ACTIVITY: No pictures go into the output, which should consist only of the lines from the first line of the data through the line with "zagrożone rakiem piersi. Została również", copied exactly.

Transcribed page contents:
════════
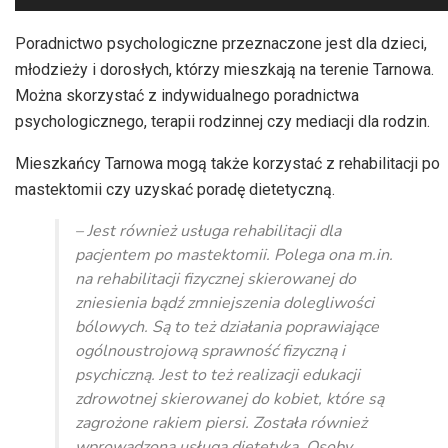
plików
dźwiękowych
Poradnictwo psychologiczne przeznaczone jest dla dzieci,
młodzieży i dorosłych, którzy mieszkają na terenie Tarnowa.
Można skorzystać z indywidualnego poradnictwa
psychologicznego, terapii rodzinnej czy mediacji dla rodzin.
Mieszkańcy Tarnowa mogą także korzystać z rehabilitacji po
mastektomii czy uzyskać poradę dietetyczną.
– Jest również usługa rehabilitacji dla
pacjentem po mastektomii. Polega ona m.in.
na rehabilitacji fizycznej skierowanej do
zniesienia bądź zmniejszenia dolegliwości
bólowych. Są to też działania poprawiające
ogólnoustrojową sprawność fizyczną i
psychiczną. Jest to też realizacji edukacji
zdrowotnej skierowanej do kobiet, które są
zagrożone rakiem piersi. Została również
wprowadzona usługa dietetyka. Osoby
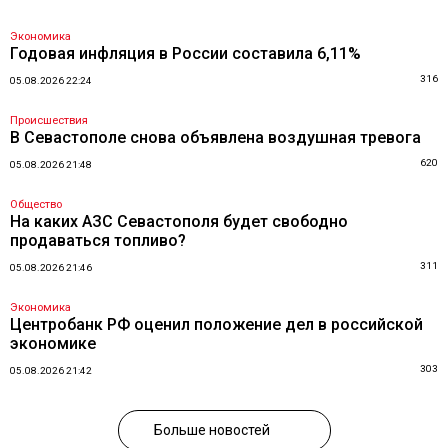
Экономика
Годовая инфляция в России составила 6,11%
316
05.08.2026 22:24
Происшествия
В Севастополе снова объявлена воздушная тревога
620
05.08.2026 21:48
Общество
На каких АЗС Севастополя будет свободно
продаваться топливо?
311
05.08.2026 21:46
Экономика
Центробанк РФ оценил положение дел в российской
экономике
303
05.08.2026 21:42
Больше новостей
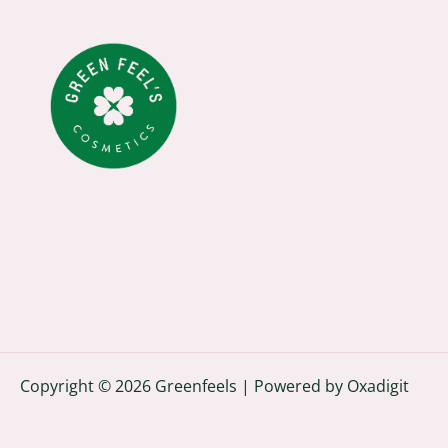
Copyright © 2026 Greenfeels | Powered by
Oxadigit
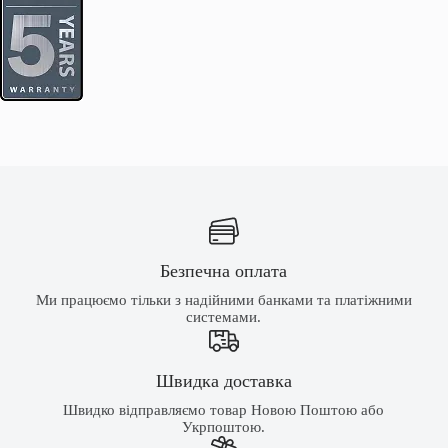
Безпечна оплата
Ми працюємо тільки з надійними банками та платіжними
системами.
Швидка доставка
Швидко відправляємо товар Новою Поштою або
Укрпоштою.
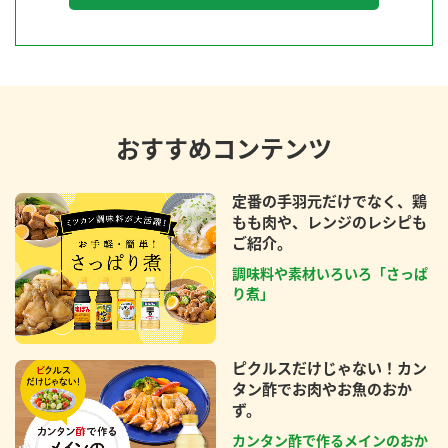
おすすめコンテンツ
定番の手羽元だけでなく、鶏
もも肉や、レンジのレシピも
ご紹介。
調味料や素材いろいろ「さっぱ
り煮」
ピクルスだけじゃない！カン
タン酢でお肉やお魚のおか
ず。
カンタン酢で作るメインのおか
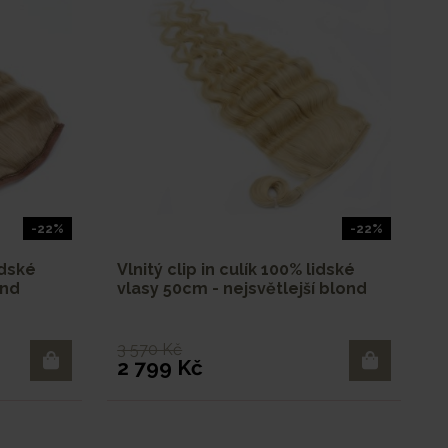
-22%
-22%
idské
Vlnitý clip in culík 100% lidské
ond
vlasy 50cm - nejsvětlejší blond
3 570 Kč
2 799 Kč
════════
EXPECTED OUTPUT:
plików
dźwiękowych
Poradnictwo psychologiczne przeznaczone jest dla dzieci,
młodzieży i dorosłych, którzy mieszkają na terenie Tarnowa.
Można skorzystać z indywidualnego poradnictwa
psychologicznego, terapii rodzinnej czy mediacji dla rodzin.
Mieszkańcy Tarnowa mogą także korzystać z rehabilitacji po
mastektomii czy uzyskać poradę dietetyczną.
– Jest również usługa rehabilitacji dla
pacjentem po mastektomii. Polega ona m.in.
na rehabilitacji fizycznej skierowanej do
zniesienia bądź zmniejszenia dolegliwości
bólowych. Są to też działania poprawiające
ogólnoustrojową sprawność fizyczną i
psychiczną. Jest to też realizacji edukacji
zdrowotnej skierowanej do kobiet, które są
zagrożone rakiem piersi. Została również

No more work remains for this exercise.